CyberArk CCP

Prev Next

Maverics Orchestrator can retrieve secrets from CyberArk CCP.

CyberArk CCP is using certificate authentication method, so you need to provide the path to the root CA certificate, client certificate, and client key.

To load secrets from the CCP, set the environment variable MAVERICS_SECRET_PROVIDER in the file /etc/maverics/maverics.env

MAVERICS_SECRET_PROVIDER="cyberarkccp://secrets.mydomain.com?appID=some-app-id&safe=some-safe&caFile=rootCA.crt&certFile=client.crt&keyFile=client.pem"

Optionally, you can specify folder parameter as well.

MAVERICS_SECRET_PROVIDER="cyberarkccp://secrets.mydomain.com?appID=some-app-id&folder=my-folder&safe=some-safe&caFile=rootCA.crt&certFile=client.crt&keyFile=client.pem"

For more detailed parameters description, please refer to the CyberArk CCP documentation.

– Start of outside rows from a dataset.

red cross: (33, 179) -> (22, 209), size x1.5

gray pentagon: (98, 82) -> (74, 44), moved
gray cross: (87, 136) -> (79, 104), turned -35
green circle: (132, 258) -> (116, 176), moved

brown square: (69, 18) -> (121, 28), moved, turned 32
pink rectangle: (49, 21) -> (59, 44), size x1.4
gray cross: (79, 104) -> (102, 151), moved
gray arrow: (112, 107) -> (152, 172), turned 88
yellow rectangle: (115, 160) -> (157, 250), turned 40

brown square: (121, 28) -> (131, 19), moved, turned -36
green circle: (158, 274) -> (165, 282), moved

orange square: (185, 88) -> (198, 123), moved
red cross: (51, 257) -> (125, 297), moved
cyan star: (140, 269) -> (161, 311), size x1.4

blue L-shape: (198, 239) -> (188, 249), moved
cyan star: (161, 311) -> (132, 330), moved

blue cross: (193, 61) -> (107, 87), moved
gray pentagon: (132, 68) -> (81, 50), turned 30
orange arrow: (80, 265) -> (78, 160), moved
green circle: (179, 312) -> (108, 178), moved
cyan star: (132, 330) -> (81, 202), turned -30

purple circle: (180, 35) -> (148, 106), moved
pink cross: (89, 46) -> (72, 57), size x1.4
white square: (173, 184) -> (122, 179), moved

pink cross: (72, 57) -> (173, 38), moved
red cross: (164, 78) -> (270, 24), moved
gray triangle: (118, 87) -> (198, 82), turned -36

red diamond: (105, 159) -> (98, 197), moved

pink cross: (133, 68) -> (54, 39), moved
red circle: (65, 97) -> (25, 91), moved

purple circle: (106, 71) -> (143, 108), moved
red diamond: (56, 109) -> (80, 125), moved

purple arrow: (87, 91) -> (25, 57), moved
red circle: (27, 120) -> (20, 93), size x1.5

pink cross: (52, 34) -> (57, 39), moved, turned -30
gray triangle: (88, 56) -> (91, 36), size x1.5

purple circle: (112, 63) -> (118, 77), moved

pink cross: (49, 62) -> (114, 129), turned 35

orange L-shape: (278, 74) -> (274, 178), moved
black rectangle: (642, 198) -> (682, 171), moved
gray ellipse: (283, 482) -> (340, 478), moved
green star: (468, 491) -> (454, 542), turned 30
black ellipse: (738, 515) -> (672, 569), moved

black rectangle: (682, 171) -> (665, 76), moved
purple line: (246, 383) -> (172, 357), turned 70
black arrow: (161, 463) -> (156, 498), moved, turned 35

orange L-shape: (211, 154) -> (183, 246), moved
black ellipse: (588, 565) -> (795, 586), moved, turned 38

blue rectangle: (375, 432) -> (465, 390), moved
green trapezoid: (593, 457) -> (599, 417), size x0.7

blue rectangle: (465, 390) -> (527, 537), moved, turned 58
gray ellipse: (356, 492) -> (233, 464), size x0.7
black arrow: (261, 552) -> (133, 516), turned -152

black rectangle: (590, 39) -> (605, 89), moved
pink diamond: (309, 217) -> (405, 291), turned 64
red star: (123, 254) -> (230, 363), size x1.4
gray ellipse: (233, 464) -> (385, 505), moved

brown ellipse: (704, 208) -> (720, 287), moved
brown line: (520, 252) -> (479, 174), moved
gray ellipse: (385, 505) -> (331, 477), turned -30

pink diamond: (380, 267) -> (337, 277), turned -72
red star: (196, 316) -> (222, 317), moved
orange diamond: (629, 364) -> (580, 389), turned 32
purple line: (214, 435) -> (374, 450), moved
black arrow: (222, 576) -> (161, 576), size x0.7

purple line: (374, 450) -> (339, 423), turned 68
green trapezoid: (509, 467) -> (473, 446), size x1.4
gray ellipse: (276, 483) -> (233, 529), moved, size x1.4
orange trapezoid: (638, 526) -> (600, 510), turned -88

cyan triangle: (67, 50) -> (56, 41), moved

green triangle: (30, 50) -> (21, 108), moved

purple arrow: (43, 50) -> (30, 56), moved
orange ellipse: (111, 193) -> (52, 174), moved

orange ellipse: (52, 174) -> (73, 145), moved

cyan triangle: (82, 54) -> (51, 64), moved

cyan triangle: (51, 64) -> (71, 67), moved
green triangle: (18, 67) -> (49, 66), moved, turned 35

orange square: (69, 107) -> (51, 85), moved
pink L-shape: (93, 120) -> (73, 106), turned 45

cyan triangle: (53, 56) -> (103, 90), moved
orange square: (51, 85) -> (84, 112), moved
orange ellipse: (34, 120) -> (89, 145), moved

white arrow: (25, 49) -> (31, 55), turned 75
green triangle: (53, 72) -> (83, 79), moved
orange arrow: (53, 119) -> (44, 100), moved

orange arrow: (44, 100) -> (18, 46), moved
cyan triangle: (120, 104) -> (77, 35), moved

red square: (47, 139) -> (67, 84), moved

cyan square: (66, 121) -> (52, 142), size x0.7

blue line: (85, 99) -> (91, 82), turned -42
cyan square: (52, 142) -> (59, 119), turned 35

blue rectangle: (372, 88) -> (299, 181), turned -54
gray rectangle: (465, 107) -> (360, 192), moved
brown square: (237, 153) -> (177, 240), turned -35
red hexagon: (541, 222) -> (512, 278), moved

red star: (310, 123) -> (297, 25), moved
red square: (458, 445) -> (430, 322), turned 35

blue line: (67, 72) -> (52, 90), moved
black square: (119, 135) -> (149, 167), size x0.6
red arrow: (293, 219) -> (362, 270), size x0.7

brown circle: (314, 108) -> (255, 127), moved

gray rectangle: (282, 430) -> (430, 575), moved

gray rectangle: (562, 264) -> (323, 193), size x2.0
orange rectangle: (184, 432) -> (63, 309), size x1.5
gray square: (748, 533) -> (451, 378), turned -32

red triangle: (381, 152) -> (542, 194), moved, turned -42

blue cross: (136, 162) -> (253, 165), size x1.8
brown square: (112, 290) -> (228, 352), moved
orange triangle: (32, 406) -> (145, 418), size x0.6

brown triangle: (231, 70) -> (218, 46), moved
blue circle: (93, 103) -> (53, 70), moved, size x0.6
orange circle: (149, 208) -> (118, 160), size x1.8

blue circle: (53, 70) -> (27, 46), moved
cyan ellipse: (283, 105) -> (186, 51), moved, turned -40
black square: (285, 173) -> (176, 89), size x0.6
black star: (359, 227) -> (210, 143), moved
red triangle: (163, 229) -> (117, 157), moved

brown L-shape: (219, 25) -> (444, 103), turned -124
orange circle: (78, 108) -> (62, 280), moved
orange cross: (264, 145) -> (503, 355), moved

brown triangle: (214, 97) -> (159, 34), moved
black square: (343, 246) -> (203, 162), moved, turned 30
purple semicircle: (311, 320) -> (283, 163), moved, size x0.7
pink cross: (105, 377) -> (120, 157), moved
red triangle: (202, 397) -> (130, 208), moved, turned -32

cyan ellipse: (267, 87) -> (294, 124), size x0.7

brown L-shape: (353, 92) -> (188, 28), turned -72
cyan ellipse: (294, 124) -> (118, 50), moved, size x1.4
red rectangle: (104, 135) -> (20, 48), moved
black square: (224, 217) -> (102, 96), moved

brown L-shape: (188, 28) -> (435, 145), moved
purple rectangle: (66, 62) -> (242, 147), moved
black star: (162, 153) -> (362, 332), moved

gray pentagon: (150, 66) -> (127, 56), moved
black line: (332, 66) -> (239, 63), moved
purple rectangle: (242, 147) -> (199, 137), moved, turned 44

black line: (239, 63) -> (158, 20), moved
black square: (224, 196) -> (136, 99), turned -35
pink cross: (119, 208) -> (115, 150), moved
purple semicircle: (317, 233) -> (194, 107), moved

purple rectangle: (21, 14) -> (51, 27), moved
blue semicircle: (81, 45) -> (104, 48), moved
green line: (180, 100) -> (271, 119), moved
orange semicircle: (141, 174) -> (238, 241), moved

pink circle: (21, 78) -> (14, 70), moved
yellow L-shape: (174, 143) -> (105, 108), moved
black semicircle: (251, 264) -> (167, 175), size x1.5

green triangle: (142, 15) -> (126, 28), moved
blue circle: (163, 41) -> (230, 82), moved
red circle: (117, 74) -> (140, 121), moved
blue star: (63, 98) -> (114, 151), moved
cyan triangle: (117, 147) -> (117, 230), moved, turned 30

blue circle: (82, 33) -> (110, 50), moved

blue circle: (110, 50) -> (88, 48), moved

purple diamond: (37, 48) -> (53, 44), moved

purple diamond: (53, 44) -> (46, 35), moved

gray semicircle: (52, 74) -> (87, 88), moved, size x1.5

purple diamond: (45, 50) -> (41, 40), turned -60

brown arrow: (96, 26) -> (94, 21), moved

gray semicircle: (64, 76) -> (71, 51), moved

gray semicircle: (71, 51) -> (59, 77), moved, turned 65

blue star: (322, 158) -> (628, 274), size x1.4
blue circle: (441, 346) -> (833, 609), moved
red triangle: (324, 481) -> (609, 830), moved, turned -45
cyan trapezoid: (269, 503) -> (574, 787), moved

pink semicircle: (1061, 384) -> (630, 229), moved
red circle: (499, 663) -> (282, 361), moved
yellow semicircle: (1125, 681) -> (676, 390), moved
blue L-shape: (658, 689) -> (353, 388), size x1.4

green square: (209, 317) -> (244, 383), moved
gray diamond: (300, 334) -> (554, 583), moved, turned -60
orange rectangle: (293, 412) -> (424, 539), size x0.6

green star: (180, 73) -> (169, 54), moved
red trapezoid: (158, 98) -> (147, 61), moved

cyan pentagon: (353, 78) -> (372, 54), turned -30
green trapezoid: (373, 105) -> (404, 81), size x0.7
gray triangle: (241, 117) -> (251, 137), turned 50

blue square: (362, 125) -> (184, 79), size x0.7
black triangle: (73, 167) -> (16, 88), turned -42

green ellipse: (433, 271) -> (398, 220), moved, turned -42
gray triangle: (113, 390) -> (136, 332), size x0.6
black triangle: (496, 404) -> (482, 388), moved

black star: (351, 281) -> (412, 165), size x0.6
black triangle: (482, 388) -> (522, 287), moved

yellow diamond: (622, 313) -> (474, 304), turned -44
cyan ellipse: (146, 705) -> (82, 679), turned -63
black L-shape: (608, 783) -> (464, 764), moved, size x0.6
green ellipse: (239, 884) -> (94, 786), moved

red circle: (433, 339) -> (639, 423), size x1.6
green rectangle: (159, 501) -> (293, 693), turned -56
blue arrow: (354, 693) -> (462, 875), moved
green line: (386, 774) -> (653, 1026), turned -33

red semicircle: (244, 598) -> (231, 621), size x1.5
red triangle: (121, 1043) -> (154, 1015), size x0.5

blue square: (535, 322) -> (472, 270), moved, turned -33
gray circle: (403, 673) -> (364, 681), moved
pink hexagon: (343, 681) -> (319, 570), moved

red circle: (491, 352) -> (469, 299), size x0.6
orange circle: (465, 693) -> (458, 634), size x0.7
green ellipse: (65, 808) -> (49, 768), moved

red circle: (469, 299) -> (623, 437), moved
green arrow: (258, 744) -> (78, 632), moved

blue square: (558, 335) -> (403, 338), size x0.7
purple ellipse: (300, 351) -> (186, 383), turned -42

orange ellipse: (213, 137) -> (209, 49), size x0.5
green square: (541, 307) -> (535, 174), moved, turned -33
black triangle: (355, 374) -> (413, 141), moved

If paths to your certificate files contain special characters or spaces, they should be URL encoded, similarly as you would treat other URL query parameters. For example, if your key file is located at /etc/my keys/the key.pem, the keyFile parameter should be:

keyFile=%2Fetc%2Fmy%20certs%2Fthe%20key.pem

Multi-line secrets support

Currently CyberArk CCP does not officially support multi-line password values. In order to get around this limitation, we are providing an optional new line delimiter parameter newLineDelim to reference multi-line secrets such as certificates.

newLineDelim defines the delimiter character(s) such that if the string pattern is found in the password value, it will be replaced with the new line character \n.

For example:

Your password may look like this,

FirstLine
SecondLine
ThirdLine

In CCP, store your password with a delimiter that replaces the new line character(s). In this example, the ^ symbol was chosen as the delimiter.

FirstLine^SecondLine^ThirdLine

Finally, add the following query parameter to the secret provider url. ^ is the url encoded value for ^.

newLineDelim=%5E

Loading certificates from the Windows Store

If you wish to load a certificate from the Windows Store, you can use a thumbprint or subject of a desired auth certificate or root CA. For an authentication cert, use winCertThumbprint or winCertSubject parameters. For root CA, use winRootCAThumbprint or winRootCASubject parameters.

If you are using root CA thumbprint and do not provide the subject or file, the default system certificates will be loaded.

Example with thumbprint:

MAVERICS_SECRET_PROVIDER="cyberarkccp://secrets.mydomain.com?appID=some-app-id&safe=some-safe&winCertThumbprint=1234567890ABCDEF1234567890ABCDEF12345678&winRootCAThumbprint=1234567890ABCDEF1234567890ABCDEF12345678"

With subject:

MAVERICS_SECRET_PROVIDER="cyberarkccp://secrets.mydomain.com?appID=some-app-id&safe=some-safe&winCertSubject=cert.example.com&winRootCASubject=ca.example.com"

Using secrets in configuration

To declare a value as a secret in a maverics.yaml config file, wrap the secret (object name) with angle brackets:

connectors:
  - name: okta
    type: okta
    apiToken: <oktaAPIToken>
    oauthClientID: <oktaOAuthClientID>
    oauthClientSecret: <oktaOAuthClientSecret>

CyberArk CCP secret provider is only capable of returning secrets in a form of a single line string.